« Le royaume vert ou l’océan des possibles » de Karine Maussière

12/02/2022

Sur une invitation de Flore Gaulmier pour Amorce, telle une carte déroulée d’un étui immense, Le royaume vert ou l’océan des possibles s’étire sur sept mètres de long. L’œuvre se déploie en morse, avec des soupirs, des bonds et des raccords. De loin, de près, de matière ou de lignes. Cadré, relevé, mitoyen ou seul, la partition est écrite, le cardinal en clé d’ouverture, les trois sables en croches alignées. Le végétal en portrait. Silhouettes, et traces aussi. Cette installation conjugue nature morte et nature vivante en un congrégation d’émissaires multilingues. Belliers, graines, palmier, wako, bougainvillier… C’est une polyphonie photographique : variant les focales, jouant de cyanotype, de polaroid, du microscope ou de la longue vue. Chaque animal, chaque végétal, avec un médium d’expression qui le révèle, se distingue ainsi des autres.

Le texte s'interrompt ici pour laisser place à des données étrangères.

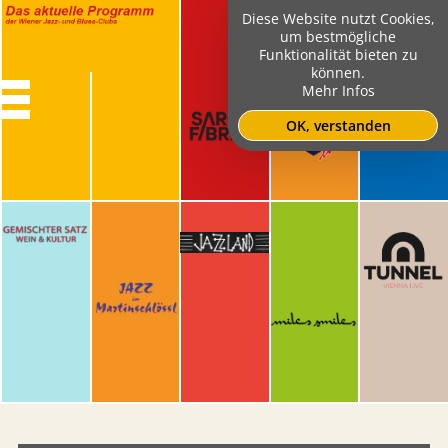
Diese Website nutzt Cookies,
um bestmögliche
Funktionalität bieten zu
können.
Mehr Infos
OK, verstanden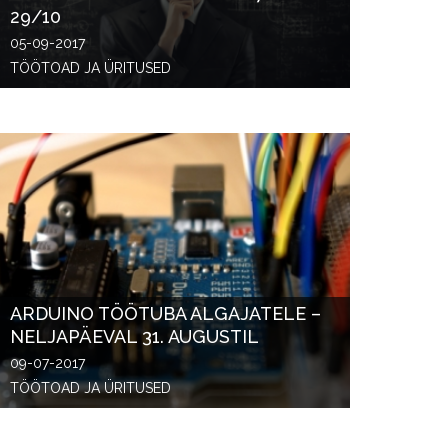
29/10
05-09-2017
TÖÖTOAD JA ÜRITUSED
ARDUINO TÖÖTUBA ALGAJATELE –
NELJAPÄEVAL 31. AUGUSTIL
09-07-2017
TÖÖTOAD JA ÜRITUSED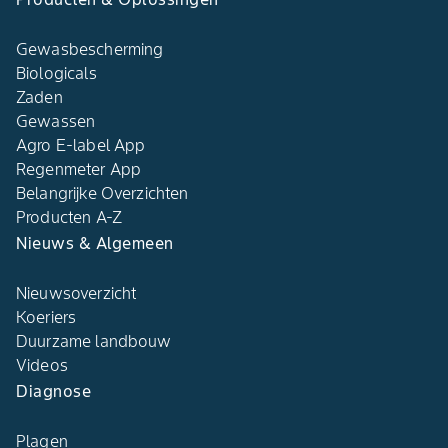
Gewasbescherming
Biologicals
Zaden
Gewassen
Agro E-label App
Regenmeter App
Belangrijke Overzichten
Producten A-Z
Nieuws & Algemeen
Nieuwsoverzicht
Koeriers
Duurzame landbouw
Videos
Diagnose
Plagen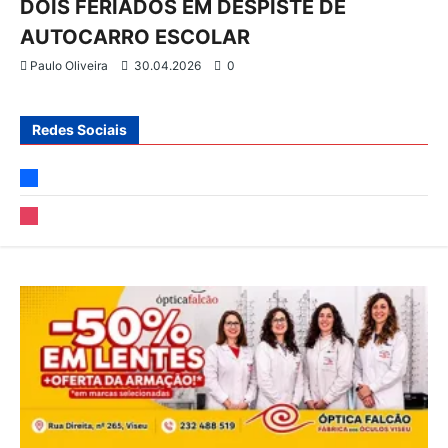
DOIS FERIADOS EM DESPISTE DE
AUTOCARRO ESCOLAR
o
Paulo Oliveira
30.04.2026
0
s
Redes Sociais
facebook
instagram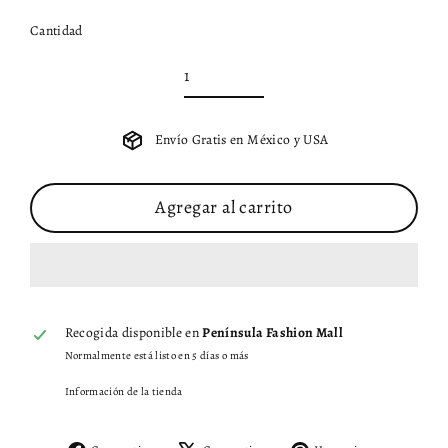
Cantidad
Envío Gratis en México y USA
Agregar al carrito
Recogida disponible en
Península Fashion Mall
Normalmente está listo en 5 días o más
Información de la tienda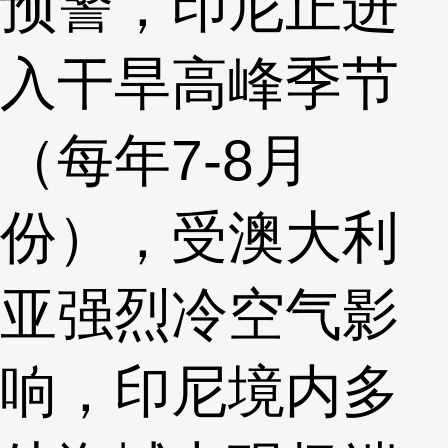
预警，印尼正进
入干旱高峰季节
（每年7-8月
份），受澳大利
亚强烈冷空气影
响，印尼境内多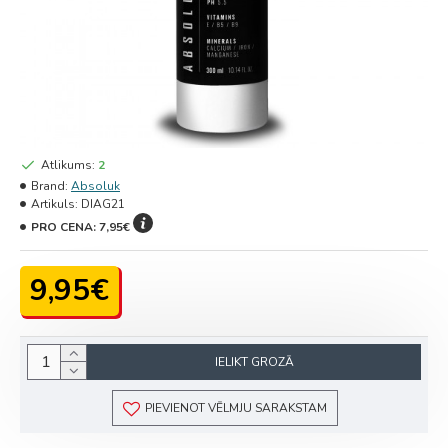
Atlikums:
2
Brand:
Absoluk
Artikuls:
DIAG21
PRO CENA:
7,95€
9,95€
IELIKT GROZĀ
PIEVIENOT VĒLMJU SARAKSTAM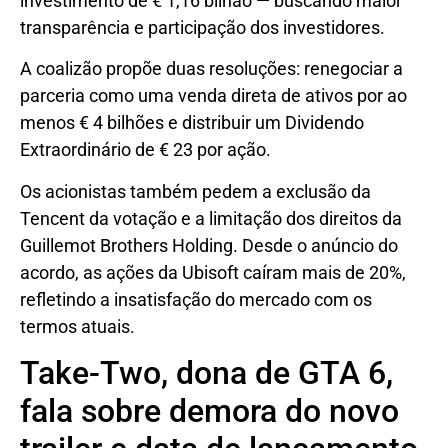
investimento de € 1,16 bilhão — buscando maior
transparência e participação dos investidores.
A coalizão propõe duas resoluções: renegociar a
parceria como uma venda direta de ativos por ao
menos € 4 bilhões e distribuir um Dividendo
Extraordinário de € 23 por ação.
Os acionistas também pedem a exclusão da
Tencent da votação e a limitação dos direitos da
Guillemot Brothers Holding. Desde o anúncio do
acordo, as ações da Ubisoft caíram mais de 20%,
refletindo a insatisfação do mercado com os
termos atuais.
Take-Two, dona de GTA 6,
fala sobre demora do novo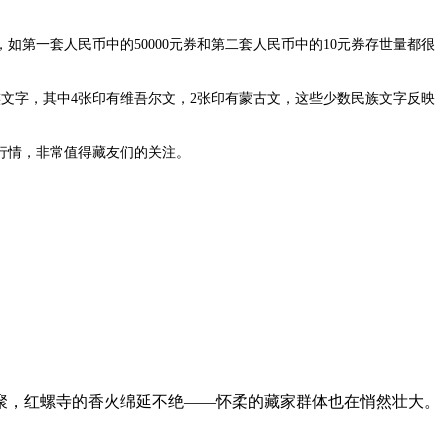
一套人民币中的50000元券和第二套人民币中的10元券存世量都很
字，其中4张印有维吾尔文，2张印有蒙古文，这些少数民族文字反映
行情，非常值得藏友们的关注。
聚，红螺寺的香火绵延不绝——怀柔的藏家群体也在悄然壮大。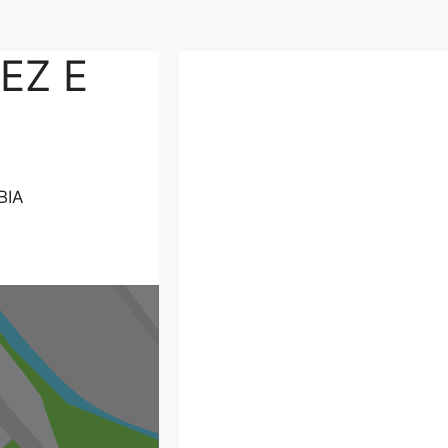
EZ E
BIA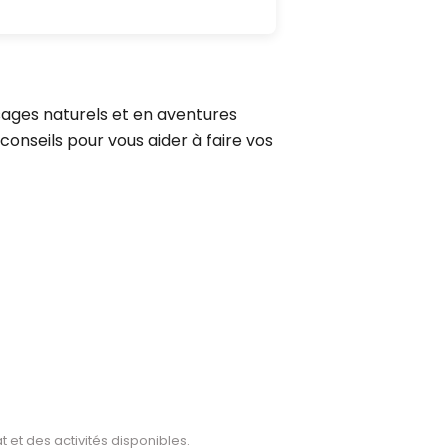
sages naturels et en aventures
 conseils pour vous aider à faire vos
 et des activités disponibles.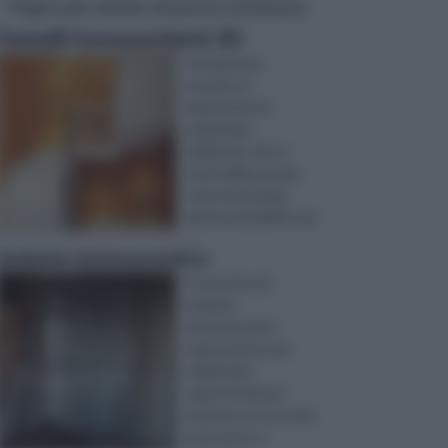
Pagine più visitate di questa settimana
Pannelli fonoassorbenti 3D
L'isolamento
acustico è
importante in
qualunque
ambiente, che si
tratti della propria
casa, di un luogo
aperto al pubblico op
...
Isolante termoacustico
Il concetto di
isolante
termoacustico
rappresenta una
validissima
opportunità per
risolvere con un solo
intervento e,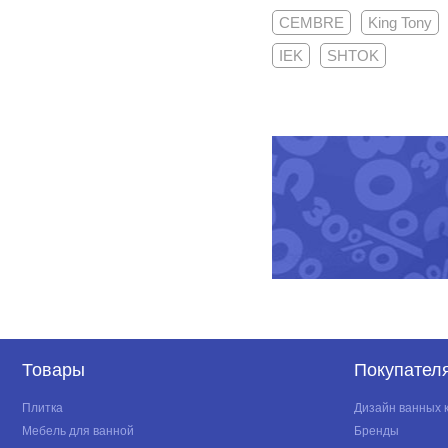
CEMBRE
King Tony
IEK
SHTOK
Товары
Покупател
Плитка
Дизайн ванных 
Мебель для ванной
Бренды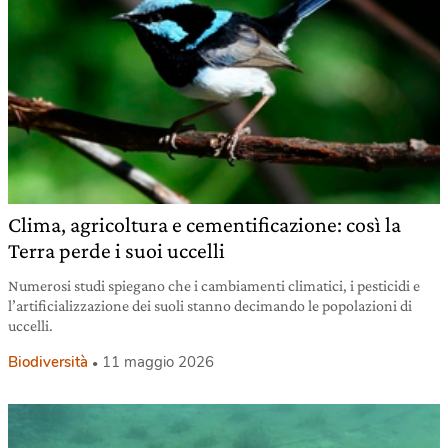
Clima, agricoltura e cementificazione: così la
Terra perde i suoi uccelli
Numerosi studi spiegano che i cambiamenti climatici, i pesticidi e
l’artificializzazione dei suoli stanno decimando le popolazioni di
uccelli.
Biodiversità
11 maggio 2026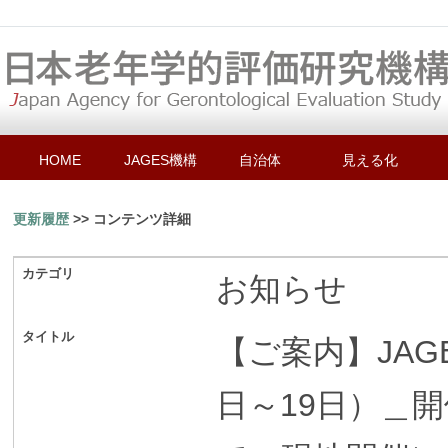
HOME
JAGES機構
自治体
見える化
更新履歴
>> コンテンツ詳細
カテゴリ
お知らせ
タイトル
【ご案内】JAG
日～19日）＿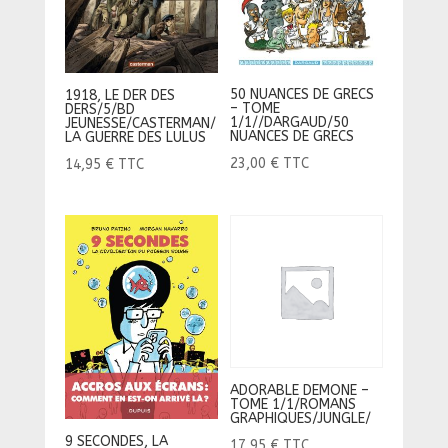
50 NUANCES DE GRECS
1918, LE DER DES
– TOME
DERS/5/BD
1/1//DARGAUD/50
JEUNESSE/CASTERMAN/
NUANCES DE GRECS
LA GUERRE DES LULUS
23,00
€
TTC
14,95
€
TTC
ADORABLE DEMONE –
TOME 1/1/ROMANS
GRAPHIQUES/JUNGLE/
9 SECONDES, LA
17,95
€
TTC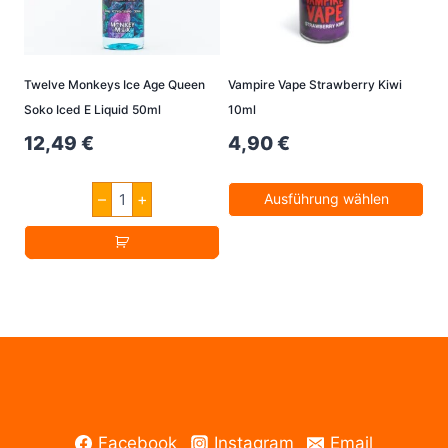
Twelve Monkeys Ice Age Queen
Vampire Vape Strawberry Kiwi
Soko Iced E Liquid 50ml
10ml
12,49
€
4,90
€
Twelve
–
+
Ausführung wählen
Monkeys
Ice
Dieses
Age
Produkt
Queen
Soko
weist
Iced
E
mehrere
Liquid
Varianten
50ml
Menge
auf.
Die
Optionen
Facebook
Instagram
Email
können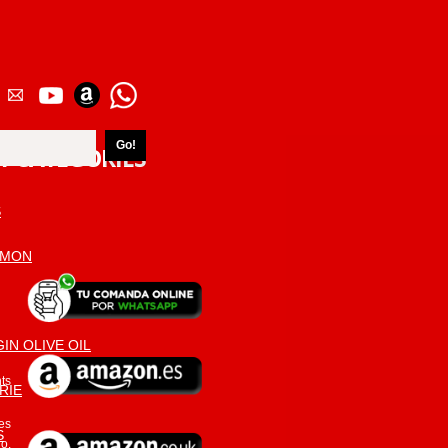
T CATEGORIES
S
AMON
IN OLIVE OIL
ts
RIE
es
S
o.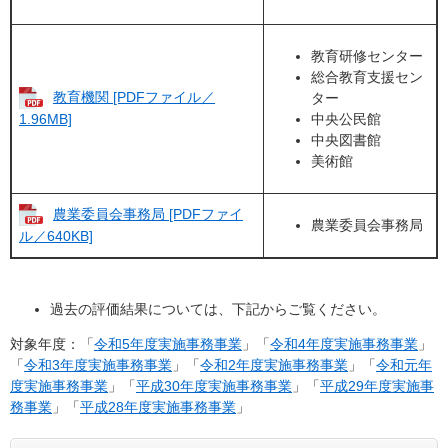
教育研修センター
総合教育支援セン
教育機関 [PDFファイル／
ター
中央公民館
1.96MB]
中央図書館
美術館
農業委員会事務局 [PDFファイ
農業委員会事務局
ル／640KB]
過去の評価結果については、下記からご覧ください。
対象年度：「
令和5年度実施事務事業
」「
令和4年度実施事務事業
」
「
令和3年度実施事務事業
」「
令和2年度実施事務事業
」「
令和元年
度実施事務事業
」「
平成30年度実施事務事業
」「
平成29年度実施事
務事業
」「
平成28年度実施事務事業
」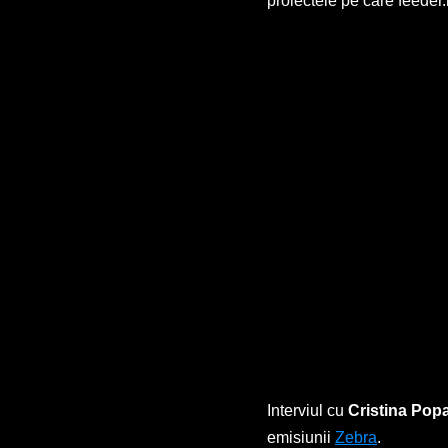
proiectele pe care feeder
Interviul cu
Cristina Pop
emisiunii
Zebra
.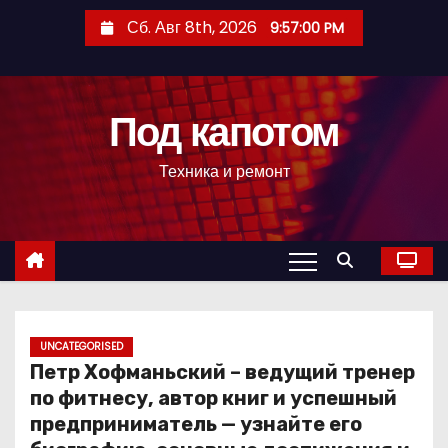
П
Сб. Авг 8th, 2026
9:57:01 PM
е
р
е
Под капотом
й
т
Техника и ремонт
и
к
с
о
д
е
р
UNCATEGORISED
Петр Хофманьский – ведущий тренер
ж
по фитнесу, автор книг и успешный
и
предприниматель — узнайте его
м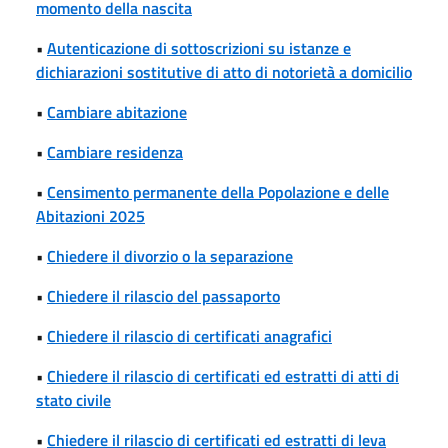
momento della nascita
•
Autenticazione di sottoscrizioni su istanze e
dichiarazioni sostitutive di atto di notorietà a domicilio
•
Cambiare abitazione
•
Cambiare residenza
•
Censimento permanente della Popolazione e delle
Abitazioni 2025
•
Chiedere il divorzio o la separazione
•
Chiedere il rilascio del passaporto
•
Chiedere il rilascio di certificati anagrafici
•
Chiedere il rilascio di certificati ed estratti di atti di
stato civile
•
Chiedere il rilascio di certificati ed estratti di leva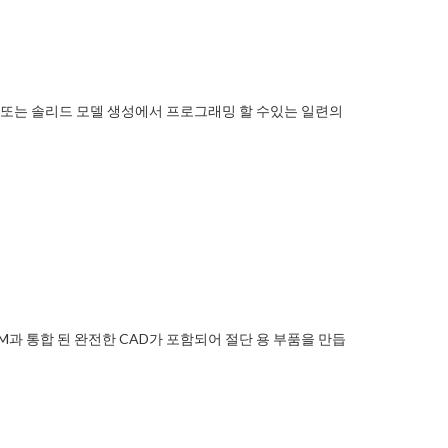
레임 또는 솔리드 모델 생성에서 프로그래밍 할 수있는 일련의
 CAM과 통합 된 완전한 CAD가 포함되어 절단 용 부품을 만듭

L’île de papier photographié au centre de la composition est un présage. La Réunion, rêvée puis arpentée par Karine Maussière raccorde tous les chants à sa présence. Reste la saveur d’une amorce, d’une introduction vers quelque chose de plus vaste.

L’artiste est aux commandes. Dans cette composition kaléidoscopique, elle fait chanter le blanc, ce « et » entre les images. Espace de ponctuation, « et » défait le temps linéaire, concentre et délie les durées. Grâce à cette expire, le cabinet de curiosité oublie ses attributs de trésor accumulé. Il en va alors de notre attention lors de la marche comme devant l’œuvre : parfois intérieure, ou enchevêtrée dans les arbres, déployée sur des kilomètres, parfois concentrée auprès de quelques centimètres du sol. « Et » comme une plage entre deux falaises, comme un fruit, d’aventure choisi par le spectateur qui lui octroi couleur et goût, chaleur aussi. Feu mouvant et roche statique, le magma à lui seul dicte symboliquement cet entre-deux fructueux, et la fougère croit sur lui.

Karine Maussière marche. En elle une verticale terre-ciel prend racine et cime. L’anthropologue Tim Ingold a inventé l’idée d’un terre-ciel  et nous propose de faire vivre cette nouvelle configuration. Cette verticale devient un appel à se laisser fondre d’Orion jusqu’aux fourmis, du ciel jusqu’au revers de ses pieds. C’est un élan artistique de glanage, de décentrement de l’œil au profit d’une reddition de l’artiste à ce qui l’entoure, la lie au lieu. L’île de la Réunion, Karine est partie y vivre, partie s’y diluer, en ses chemins, sa roche, sa voûte céleste, partie se trouver sous le végétal, l’élever en des murs nouveaux. Ainsi Le royaume vert ou l’océan des possibles recèle de nombreuses découpes et peu d’horizon, pour que le spectateur se laisse traverser par l’île en pointe, puis en dévers vers la mer.

Les comparses-invisibles qui habitent l’œuvre de Karine Maussière sont jardiniers, botanistes, éthologues, sorcières aussi. Carolyne Merchant, Anna Atkins, Annabel Abbs… Karine Maussière se nourrit de leurs recherches tout autant que de ses propres pas. Entrer en correspondance, en conversation, à mesure égale avec les plantes et les animaux, voici l’entame d’un possible à venir, un début.